Defendant’s vague and ambiguous objection is
proper because the interrogatories are vague and ambiguous as to the events
Plaintiff intended to include in its definition of “INCIDENT.” This is a lemon
law case and Plaintiff chose to define “INCIDENT” as the default: “INCIDENT
includes the circumstances and events surrounding the alleged accident, injury,
or other occurrence or breach of contract giving rise to this action or
proceeding.” There are numerous events or circumstances that Plaintiff could
intend to include in her definition spanning from the unknown manufacture date
of the vehicle or purchase in November 2021 to Defendant’s rejection of
Plaintiff’s repurchase request on July 30, 2022. Thus, Defendant’s vague and ambiguous
objections are sustained. Plaintiff’s request to compel for further responses
to her Form Interrogatories is denied.
Special Interrogatories
Plaintiff seeks further responses to Special
Interrogatories Nos. 7, 14-16, 20-22, and 34. Interrogatory No. 7 seeks
information related to emissions testing. Nos. 14-16 seek information related
to Defendant’s unreasonable or unauthorized use affirmative defense. Nos. 20-22
seek information related to Defendant’s maintenance affirmative defense. No. 34
seeks Defendant’s lemon law policies and procedures for the previous four
years.
Interrogatory No. 7 is not relevant to
Plaintiff’s claims because Plaintiff is not claiming that the vehicle failed to
pass an emission check in her Complaint.
Defendant’s responses to Interrogatories Nos.
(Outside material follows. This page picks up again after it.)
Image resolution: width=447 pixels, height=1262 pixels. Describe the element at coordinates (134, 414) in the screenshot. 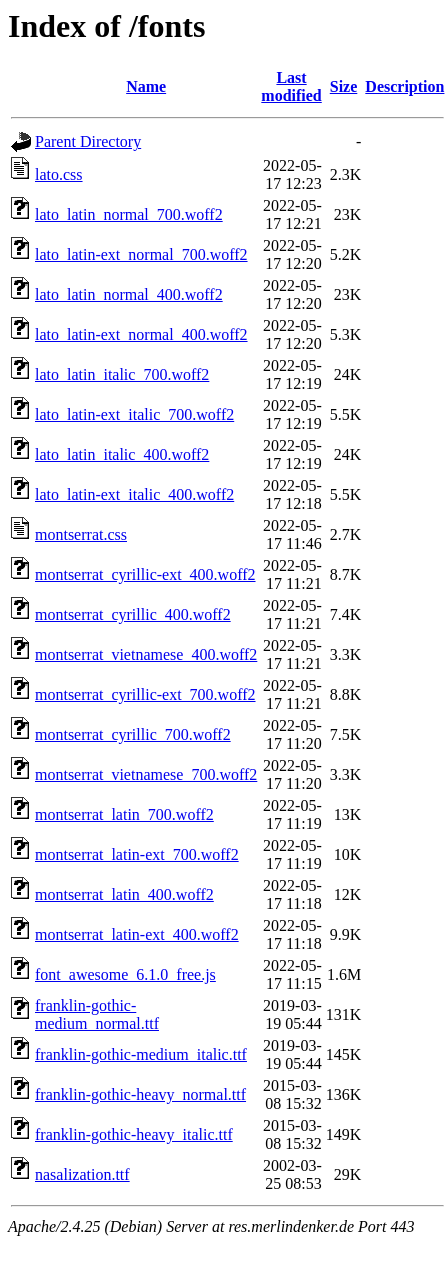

14-16 are insufficient. Defendant objected to these Interrogatories on the
grounds that the terms “engine concerns”, “repair orders”, “unauthorized”, and “unreasonable
use” were not defined and are therefore vague and ambiguous and the
Interrogatories reference to “repair orders” made them unintelligible.
Defendant’s vague and ambiguous and unintelligible objections are overruled
because “where the question is somewhat ambiguous, but
the nature of the information sought is apparent, the proper solution is to
provide an appropriate response.” (Deyo v. Kilbourne (1978) 84 Ca.3d
771, 783.) Thus, Plaintiff’s requests to compel further responses to
Interrogatories Nos. 14-16 are granted.
Similarly, Defendant’s responses to
Interrogatories Nos. 20-22 are insufficient. Defendant objected to these
Interrogatories on the grounds that “engine concerns” and “repair orders” are
vague and ambiguous. However, Defendant’s vague and ambiguous and
unintelligible objections are overruled because the terms are not so vague and
ambiguous because “where the question is somewhat ambiguous, but the nature of
the information sought is apparent, the proper solution is to provide an
appropriate response.” (Deyo, supra, 84 Ca.3d 771, 783.) Thus, Plaintiff’s
requests to compel further responses to Interrogatories Nos. 20-22 are granted.
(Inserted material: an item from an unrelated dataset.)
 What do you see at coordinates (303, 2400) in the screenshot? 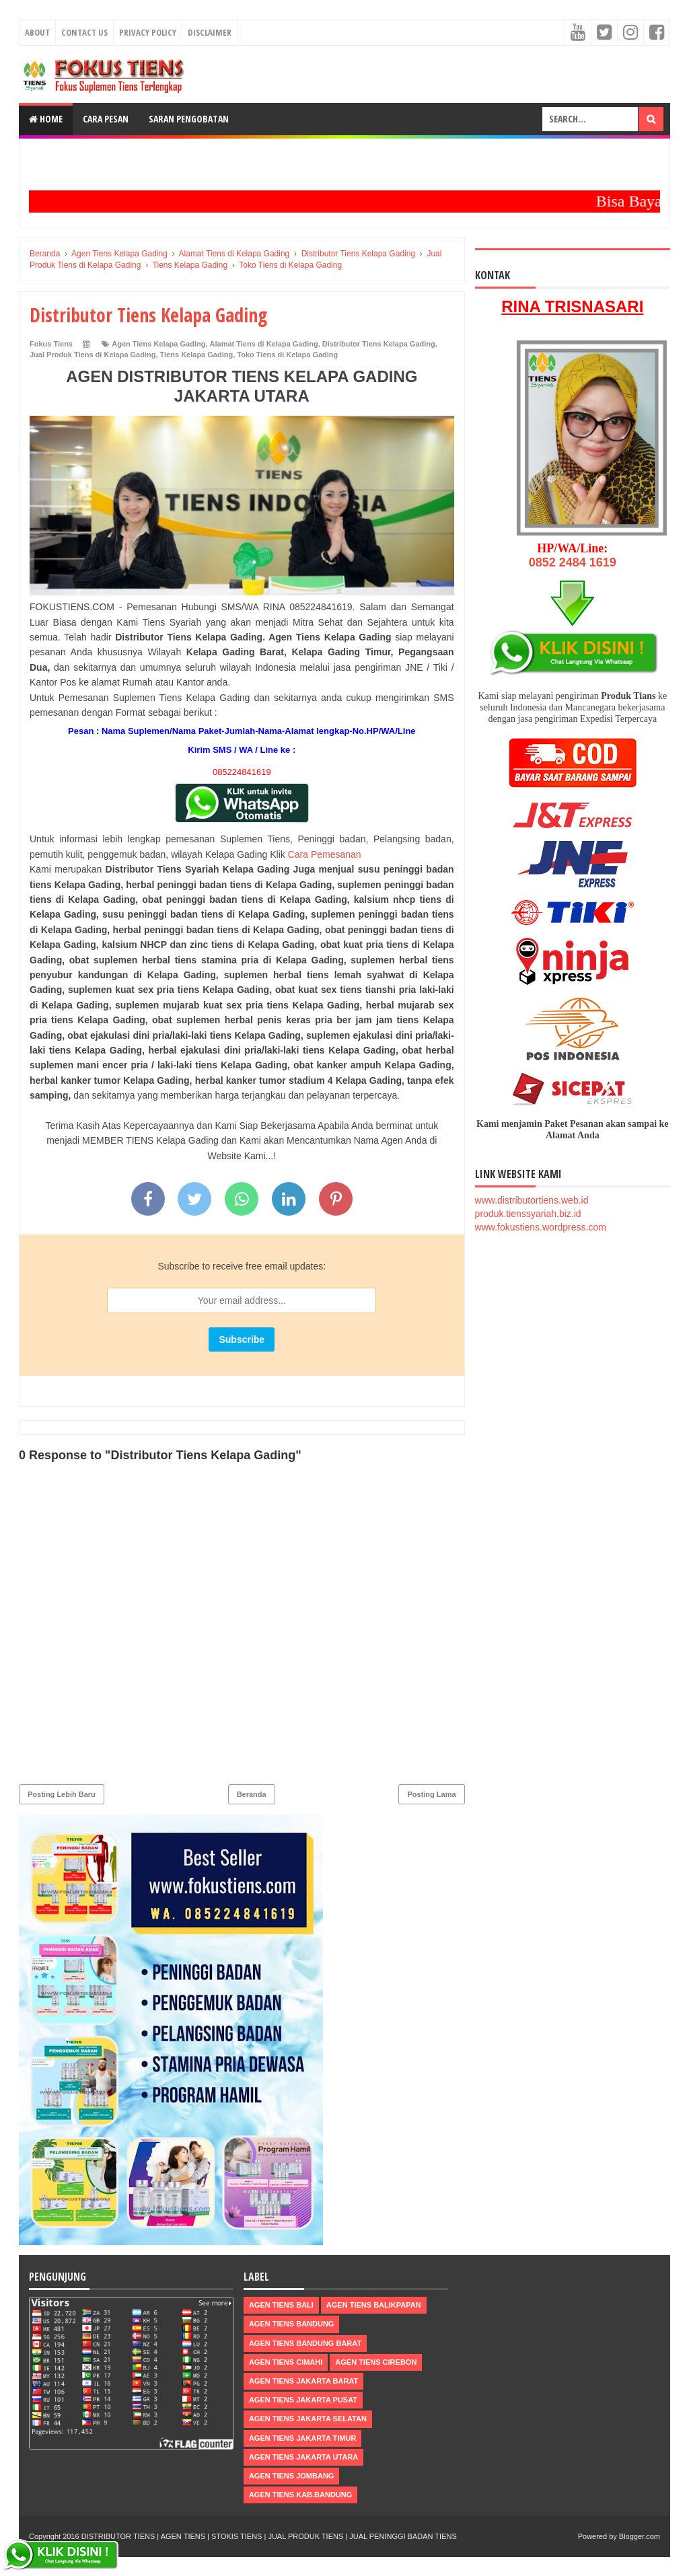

Defendant is ordered to provide a further
response to Interrogatory No. 36 because it seeks information within the scope
of discovery. However, the Interrogatory is overbroad as to time. Defendant’s
lemon law policies and procedures from the date of purchase to the date of the
filing of Plaintiff’s lawsuit are within the scope of discovery because they
are relevant to proving whether Defendant followed its policies and procedures
as to Plaintiff’s vehicle. Therefore, Defendant is ordered to provide a further
response to Interrogatory No. 34 with the limitation that it shall produce
responsive documents published from the date of purchase to the date of filing.
Requests for Admission
Plaintiff seeks further responses to Requests
for Admission Nos. 1-4, 6, 7, 9, 17, and 44.
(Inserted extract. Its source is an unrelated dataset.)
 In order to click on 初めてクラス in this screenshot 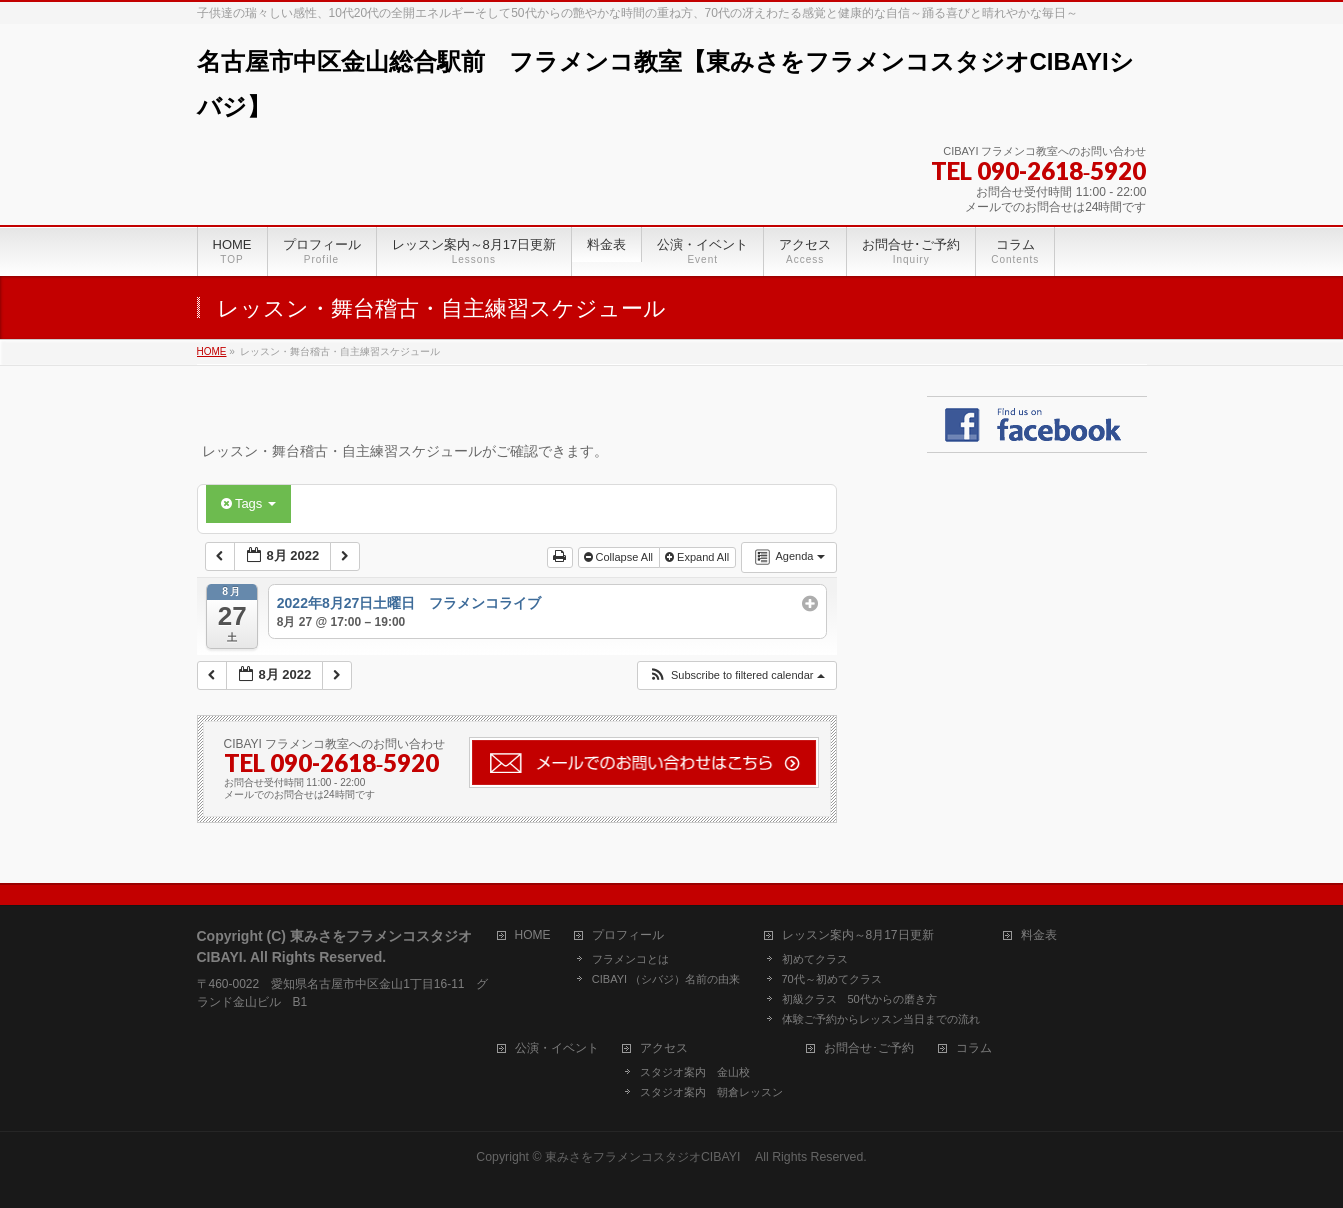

Defendant is ordered to provide further
responses to Requests Nos. 1-4 because the terms are not vague or ambiguous as
they are defined under CCP § 1791.
Defendant is ordered to provide further
responses to Requests Nos. 6 and 7 because Defendant must state whether it
intends to contest whether an Implied Warranty of Merchantability arose from
the sale and whether it disclaimed it.
Defendant is ordered to provide a further
response to Request No. 9, 17, and 44 because the terms objected to are not so
ambiguous “where the question is somewhat ambiguous, but the nature of the
information sought is apparent, the proper solution is to provide an
appropriate response.” (Deyo, supra, 84 Ca.3d 771, 783.)
Requests for Production
Defendant is ordered to provide further
responses to Request Nos. 5, 6, 7, 18, and 35 because Defendant’s PMK
identified several documents that were not produced which are responsive to
these categories. Plaintiff identifies invoices for repairs and parts,
Plaintiff’s file within Defendant’s DMS system, and records of repairs of
Plaintiff’s vehicle. Further, Plaintiff brought his vehicle to Defendant for
repair on two occasions and Defendant brought the vehicle to Mike’s Auto for
repair. Thus, Defendant is ordered to provide a further response to Requests
Nos. 5, 6, and 7.
Defendant is ordered to provide further
responses to Requests Nos. 13, 30, 31, 32, 46, and 47. The Requests are
overbroad as to time. However, Defendant’s lemon law policies and procedures
from the date of purchase are within the scope of discovery because they are
relevant to proving whether Defendant followed its policies and procedures as
to Plaintiffs’ vehicle. Therefore, Defendant is ordered to provide further
responses to Requests Nos. 16-27, 30, and 31 with the limitation that it shall
produce responsive documents published from the date of purchase to present.
Defendant
is ordered to provide further responses to Requests Nos. 15. The Requests are
overbroad as to scope because they seek documents related to vehicles outside
of California. Therefore, Defendant is
ordered to provide further responses to Requests Nos. 33 and 37 with the
limitation that it shall produce responsive documents for California vehicles.
Defendant’s responses to Requests Nos. 26-28 and
36, 39 are insufficient because they fail to state that Defendant conducted a
reasonably diligent search for responsive documents.
Sanctions
The court shall impose a monetary sanction
against the party who unsuccessfully makes or opposes a motion to compel
further responses to interrogatories or demand for production of documents
unless the party subject to the sanction acted with substantial justification
or the sanction would otherwise be unjust. (Code of Civ. Proc., §§ 2030.300,
subd. (d), 2031.310, subd. (h), 2033.290, subd. (d).) Given the mixed ruling, the court declines to
impose sanctions.
Accordingly, Plaintiff’s
Motions are GRANTED in part and DENIED in part as set forth above. Defendant is
to provide further responses within 30 days of this Order.